Epidemia colposa, assolti i medici indagati per falso: «Accanimento ingiusto»

Ieri il giudice ha dichiarato che «il fatto non sussiste». Terminato un incubo per Bortoluzzi, Bortot, Zanella e Fabbri

Sabato 21 Maggio 2022 di Davide Piol
Gli imputati con i difensori in Tribunale, assolti i medici

BELLUNO - Quando il giudice ha letto la sentenza - «Assolti perché il fatto non sussiste» - nessuno ha rotto quel momento, quasi magico, che ha sancito la fine di un incubo e di quello che è stato definito da qualcuno un «accanimento ingiustificato». Il procuratore Paolo Luca è uscito dall'aula per primo, avviandosi velocemente verso il proprio ufficio. Poi sono arrivati gli imputati con i loro difensori. Ancora silenzio. Soltanto Antonella Fabbri si è girata e ha sorriso: «Finché c'è vita ha detto c'è speranza». È finito in questo modo, con un'assoluzione piena per tutti, il procedimento a carico di Cristina Bortoluzzi, Tiziana Bortot, Raffaele Zanella, Antonella Fabbri, i componenti dell'ufficio disciplinare dell'Ulss Dolomiti finiti nel vortice dell'inchiesta Bianchini con l'accusa di falso.


IL CASO
Il fascicolo corposo della Procura ruotava infatti intorno al primario di Otorinolaringoiatria Roberto Bianchini, indagato di epidemia colposa.

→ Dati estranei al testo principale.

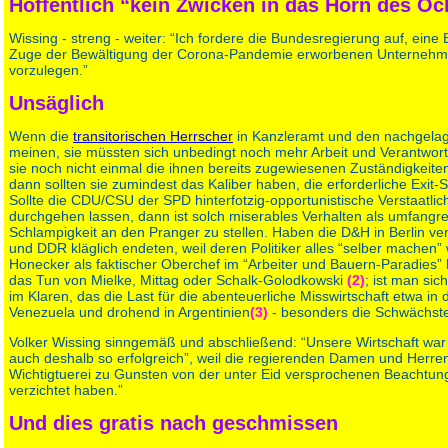
Hoffentlich “kein Zwicken in das Horn des O
Wissing - streng - weiter: “Ich fordere die Bundesregierung auf, eine E
Zuge der Bewältigung der Corona-Pandemie erworbenen Unternehm
vorzulegen.”
Unsäglich
Wenn die
transitorischen Herrscher
in Kanzleramt und den nachgela
meinen, sie müssten sich unbedingt noch mehr Arbeit und Verantwor
sie noch nicht einmal die ihnen bereits zugewiesenen Zuständigkeiten 
dann sollten sie zumindest das Kaliber haben, die erforderliche Exit-
Sollte die CDU/CSU der SPD hinterfotzig-opportunistische Verstaatlic
durchgehen lassen, dann ist solch miserables Verhalten als umfangr
Schlampigkeit an den Pranger zu stellen. Haben die D&H in Berlin v
und DDR kläglich endeten, weil deren Politiker alles “selber machen” 
Honecker als faktischer Oberchef im “Arbeiter und Bauern-Paradies” 
das Tun von Mielke, Mittag oder Schalk-Golodkowski
(2)
; ist man sic
im Klaren, das die Last für die abenteuerliche Misswirtschaft etwa in 
Venezuela und drohend in Argentinien
(3)
- besonders die Schwächste
Volker Wissing sinngemäß und abschließend: “Unsere Wirtschaft war
auch deshalb so erfolgreich”, weil die regierenden Damen und Herren 
Wichtigtuerei zu Gunsten von der unter Eid versprochenen Beachtun
verzichtet haben.”
Und dies gratis nach geschmissen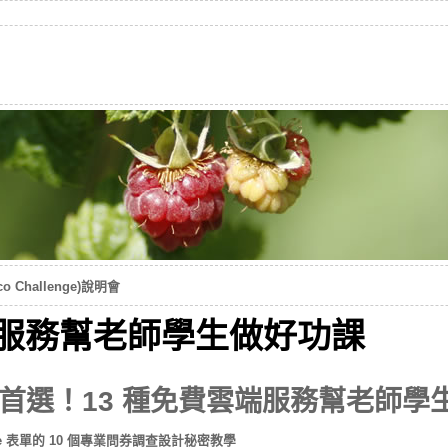
o Challenge)說明會
端服務幫老師學生做好功課
首選！13 種免費雲端服務幫老師學
le 表單的 10 個專業問券調查設計秘密教學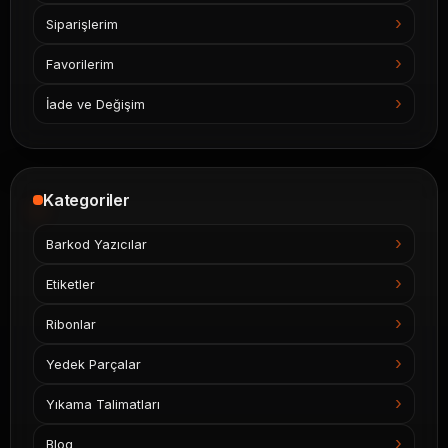
Siparişlerim
Favorilerim
İade ve Değişim
Kategoriler
Barkod Yazıcılar
Etiketler
Ribonlar
Yedek Parçalar
Yıkama Talimatları
Blog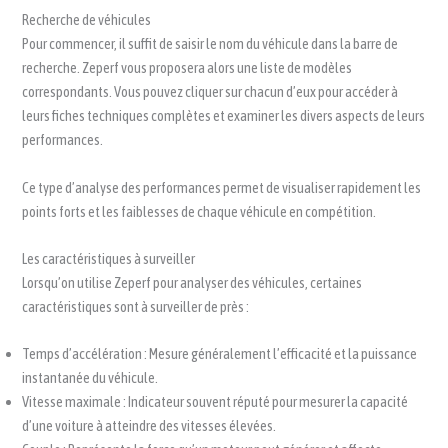
Recherche de véhicules
Pour commencer, il suffit de saisir le nom du véhicule dans la barre de
recherche. Zeperf vous proposera alors une liste de modèles
correspondants. Vous pouvez cliquer sur chacun d’eux pour accéder à
leurs fiches techniques complètes et examiner les divers aspects de leurs
performances.
Ce type d’analyse des performances permet de visualiser rapidement les
points forts et les faiblesses de chaque véhicule en compétition.
Les caractéristiques à surveiller
Lorsqu’on utilise Zeperf pour analyser des véhicules, certaines
caractéristiques sont à surveiller de près :
Temps d’accélération : Mesure généralement l’efficacité et la puissance
instantanée du véhicule.
Vitesse maximale : Indicateur souvent réputé pour mesurer la capacité
d’une voiture à atteindre des vitesses élevées.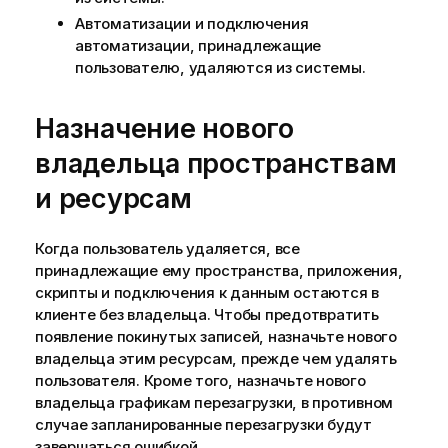
Автоматизации и подключения
автоматизации, принадлежащие
пользователю, удаляются из системы.
Назначение нового
владельца пространствам
и ресурсам
Когда пользователь удаляется, все
принадлежащие ему пространства, приложения,
скрипты и подключения к данным остаются в
клиенте без владельца. Чтобы предотвратить
появление покинутых записей, назначьте нового
владельца этим ресурсам, прежде чем удалять
пользователя. Кроме того, назначьте нового
владельца графикам перезагрузки, в противном
случае запланированные перезагрузки будут
завершаться ошибкой.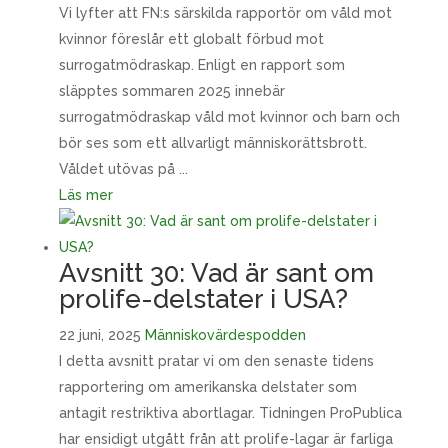
Vi lyfter att FN:s särskilda rapportör om våld mot
kvinnor föreslår ett globalt förbud mot
surrogatmödraskap. Enligt en rapport som
släpptes sommaren 2025 innebär
surrogatmödraskap våld mot kvinnor och barn och
bör ses som ett allvarligt människorättsbrott.
Våldet utövas på ...
Läs mer
Avsnitt 30: Vad är sant om
prolife-delstater i USA?
22 juni, 2025
Människovärdespodden
I detta avsnitt pratar vi om den senaste tidens
rapportering om amerikanska delstater som
antagit restriktiva abortlagar. Tidningen ProPublica
har ensidigt utgått från att prolife-lagar är farliga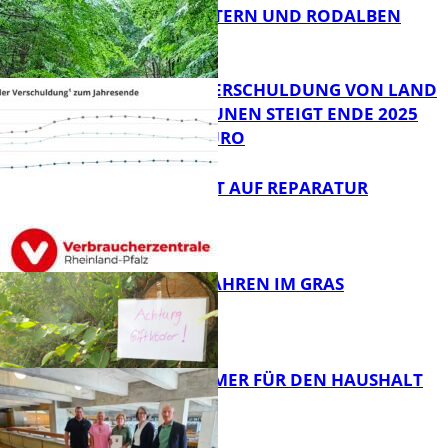
KAISERSLAUTERN UND RODALBEN
ZUSAMMEN
FB News
PRO-KOPF-VERSCHULDUNG VON LAND
UND KOMMUNEN STEIGT ENDE 2025
AUF 9.600 EURO
FB News
NEUES RECHT AUF REPARATUR
FB News
GIFTIGE GEFAHREN IM GRAS
FB News
40 JAHRE IMMER FÜR DEN HAUSHALT
DA
Panorama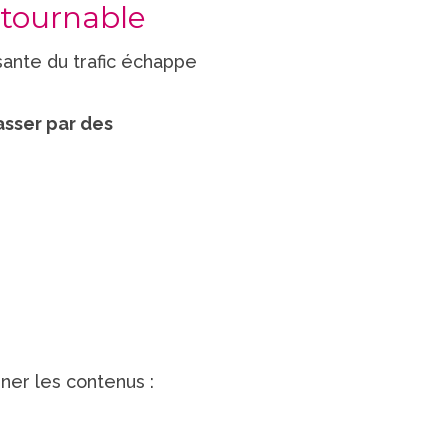
ntournable
ante du trafic échappe
asser par des
nner les contenus :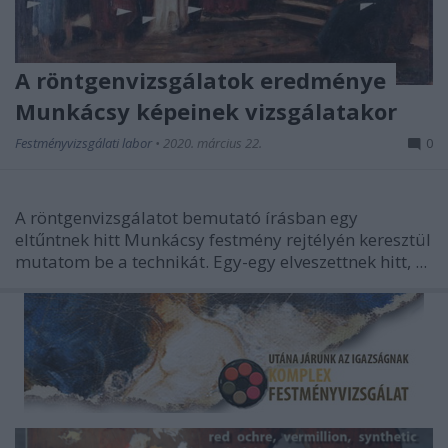
A röntgenvizsgálatok eredménye
Munkácsy képeinek vizsgálatakor
Festményvizsgálati labor
•
2020. március 22.
0
A röntgenvizsgálatot bemutató írásban egy
eltűntnek hitt Munkácsy festmény rejtélyén keresztül
mutatom be a technikát. Egy-egy elveszettnek hitt, ...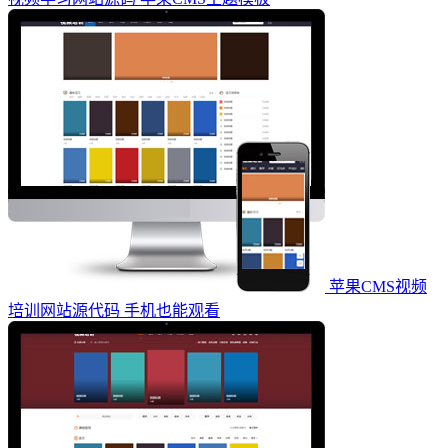
苹果CMS视频
培训网站源代码 手机也能观看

Secondo la pubblica accusa era stato lui a causare il primo focolaio all'ospedale di Belluno dopo essere tornato da una vacanza a Ko Samui (Thailandia) insieme a moglie e amici dal 14 al 24 febbraio 2020. La difesa era riuscita a dimostrare che Bianchini non aveva l'obbligo della mascherina in reparto (se non in casi eccezionali) e che, usciti i primi sintomi covid, aveva smesso di lavorare. I suoi colleghi, invece, erano finiti nell'inchiesta per favoreggiamento e per falso perché l'avrebbero coperto allo scopo - spiega il procuratore - di eludere le indagini della guardia di finanza.


GUERRA DI RICORSI
Al gip di Belluno, il pm aveva chiesto la sospensione dal lavoro per tre mesi per Bianchini, Zanella e Fabbri. Nel caso del primario, l'istanza verteva non solo sulla «gravità del reato commesso», cioè l'epidemia colposa aggravata, ma anche sul «pericolo di reiterazione di reati della stessa specie». Quanto agli altri due apparivano attuali, secondo la Procura, «tanto il pericolo di inquinamento delle prove, quanto (anche in questo caso, ndr) quello di reiterazione dei delitti della stessa specie». C'era stato un primo rigetto dal gip di Belluno. Poi un secondo dal Tribunale del Riesame di Venezia che aveva dichiarato come le condotte del primario fossero state caratterizzate da «colpevole sottovalutazione della situazione e da chiara superficialità». Tuttavia non era possibile stabilire un nesso causale, necessario per la configurazione del reato di epidemia colposa, tra il suo comportamento e lo scoppio del focolaio. Era seguito un altro ricorso per Cassazione: bocciato per la terza volta. Anzi, i giudici avevano addirittura dichiarato insussistente il reato di epidemia colposa. Di conseguenza era caduto anche il presunto favoreggiamento nei confronti del primario e il procuratore non aveva potuto far altro che chiedere l'archiviazione per tutte le ipotesi di reato, fuorché il falso. Bortoluzzi, Bortot, Zanella, Fabbri, secondo la pubblica accusa, avevano mentito sulla data di rientro al lavoro da parte di Bianchini.


IL PROCESSO
Nell'udienza preliminare del 29 aprile, durata quasi quattro ore, il pm aveva chiesto 6 mesi di reclusione (in abbreviato) per Cristina Bortoluzzi e Tiziana Bortot, e il rinvio a giudizio per Raffaele Zanella e Antonella Fabbri. Erano seguite le arringhe delle difese e poi il rinvio dell'udienza. Ieri mattina il procuratore ha voluto replicare, insistendo ancora una volta sulla presunta colpevolezza degli imputati. Il giudice però aveva le idee chiare: ha assolto Bortoluzzi e Bortot «perché il fatto non sussiste» e dichiarato di non doversi procedere (per gli stessi motivi) nei confronti di Zanella e Fabbri. Si è concluso un capitolo ma la storia non è ancora terminata. Antonella Fabbri ha infatti denunciato per calunnia, abuso d'ufficio e frode processuale chi ha svolto le indagini. Ma questa sebbene collegata è un'altra storia.